Michel Dupont artiste
Michel Dupont. Série Bouclier des Ames. Oeuvre tridimensionnelle. Peinture sur papier fait main. 28 x 38 x 3 po. 1996.

En effet, l’estampe n’est plus aussi en vogue qu’elle l’a déjà été. Michel Dupont repense avec une certaine nostalgie aux années 70 et 80. Cette forme d’art était alors en pleine effervescence. Les estampes figuratives qu’il crée, tirées à plusieurs exemplaires chacune, lui permettent de très bien vivre pendant 25 ans. « Je travaillais 60 heures par semaine. C’était un art très valorisé et il y avait un marché. »

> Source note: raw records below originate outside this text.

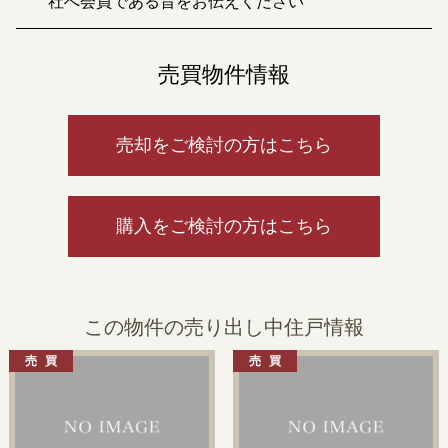
社へ会員である旨をお伝えください
売買物件情報
売却をご検討の方はこちら
購入をご検討の方はこちら
この物件の売り出し中住戸情報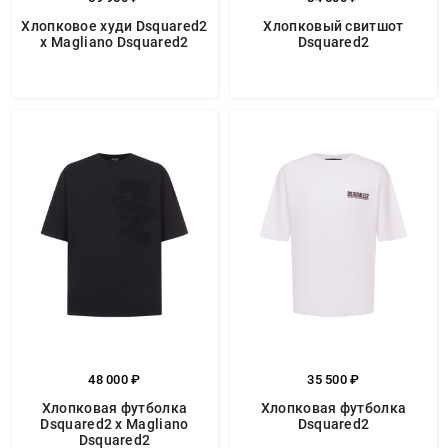
Хлопковое худи Dsquared2
Хлопковый свитшот
x Magliano Dsquared2
Dsquared2
48 000 ₽
35 500 ₽
Хлопковая футболка
Хлопковая футболка
Dsquared2 x Magliano
Dsquared2
Dsquared2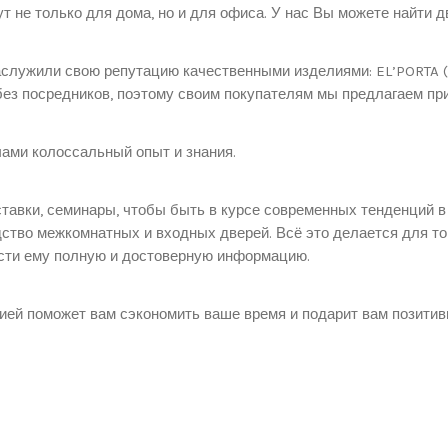
 не только для дома, но и для офиса. У нас Вы можете найти дв
лужили свою репутацию качественными изделиями: EL’PORTA (Эл
ез посредников, поэтому своим покупателям мы предлагаем пр
ами колоссальный опыт и знания.
тавки, семинары, чтобы быть в курсе современных тенденций 
ство межкомнатных и входных дверей. Всё это делается для тог
ести ему полную и достоверную информацию.
ией поможет вам сэкономить ваше время и подарит вам позитив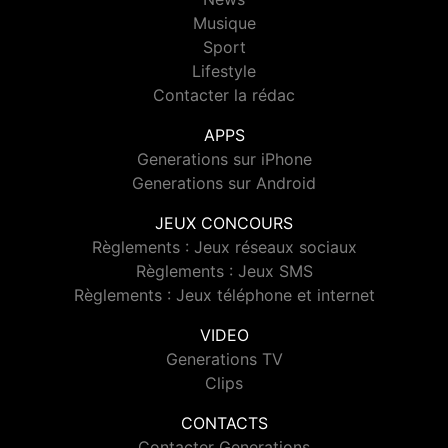
Musique
Sport
Lifestyle
Contacter la rédac
APPS
Generations sur iPhone
Generations sur Android
JEUX CONCOURS
Règlements : Jeux réseaux sociaux
Règlements : Jeux SMS
Règlements : Jeux téléphone et internet
VIDEO
Generations TV
Clips
CONTACTS
Contacter Generations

Retraite et retour au travail

À 50 ans, toutefois, il n’a plus de jus et sent qu’il plafonne. Il décide de prendre sa retraite. « Après deux mois à ne pas faire grand-chose, j’ai recommencé à travailler. Et je n’ai jamais arrêté depuis », confie-t-il. C’était plutôt la fin des commandes répétitives (et de la grosse adrénaline !). Et le début d’un nouveau rythme de création qui lui ressemble davantage. Michel Dupont se lance alors dans l’exploration de textures, de couleurs et de choix de papier. Il y ajoute des touches de noir et de rouge, parsemées de reliefs, qui font penser à des îles perdues dans une immensité radieuse. Il donne ainsi un nouveau souffle à l’art de l’estampe.

Voyage au Japon

Michel Dupont, estampe 1/1 sur papier Fabriano 300 gr. 11,5 x 59 po. 2020.
Michel Dupont, estampe 1/1 sur papier Fabriano 300 gr. 11,5 x 59 po. 2020.

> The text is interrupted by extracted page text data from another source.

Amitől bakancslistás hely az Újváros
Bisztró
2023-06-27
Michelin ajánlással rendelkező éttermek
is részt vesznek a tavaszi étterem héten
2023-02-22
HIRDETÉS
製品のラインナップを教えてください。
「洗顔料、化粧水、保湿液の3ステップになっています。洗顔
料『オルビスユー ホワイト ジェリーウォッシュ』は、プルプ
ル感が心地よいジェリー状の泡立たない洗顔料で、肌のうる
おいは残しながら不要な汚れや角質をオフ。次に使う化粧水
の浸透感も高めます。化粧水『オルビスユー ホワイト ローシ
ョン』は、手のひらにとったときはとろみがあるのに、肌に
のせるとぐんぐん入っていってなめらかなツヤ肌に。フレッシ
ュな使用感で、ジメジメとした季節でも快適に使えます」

L’artiste explore cette voie pendant toute la dernière décennie. Jusqu’à un voyage au Japon, il y a deux ans. Contrastant avec la grisaille de ce pays aux niveaux architectural et climatique, son œil d’artiste est attiré par la splendeur des kimonos portés par les Japonaises qui déambulent dans les villes. Cela fait des années qu’il tente, sans succès, de créer des œuvres, rectangulaires et minces, un art bien maîtrisé au Japon. « Le défi avec ce format est l’harmonie, soit d’éviter qu’il y ait trois œuvres d’art empilées les unes par-dessus les autres. »

À son retour, il se consacre entièrement à l’exploration de ce format, créant des nouvelles œuvres colorées qui rappellent les motifs des kimonos. Il y intègre certains éléments de la nature comme des papillons, des fleurs et des oiseaux. « C’était un risque à prendre d’intégrer des oiseaux dans des œuvres abstraites, mais je les ai ajoutés discrètement et ça fonctionne. » En effet, on ne peut que s’émerveiller devant ces œuvres joyeuses et équilibrées, alliant avec justesse couleurs, motifs et textures. « Ce qui fait qu’un tableau est réussi, explique-t-il, c’est qu’il dégage une harmonie, un calme, un repos. Ça dure une fraction de seconde. Pour y arriver, je fais des dizaines d’essais. »

Ateliers d’initiation à l’estampe

Une autre de ses passions consiste à transmettre son savoir-faire à travers des ateliers d’initiation à la presse et à l’estampe auprès de groupes de quatre personnes maximum. « Certains artistes gardent secret leurs techniques. Moi, je n’ai rien à cacher, ça n’enlève rien à ce que je fais. J’adore ça. » Voilà une occasion unique de redécouvrir cet art intemporel.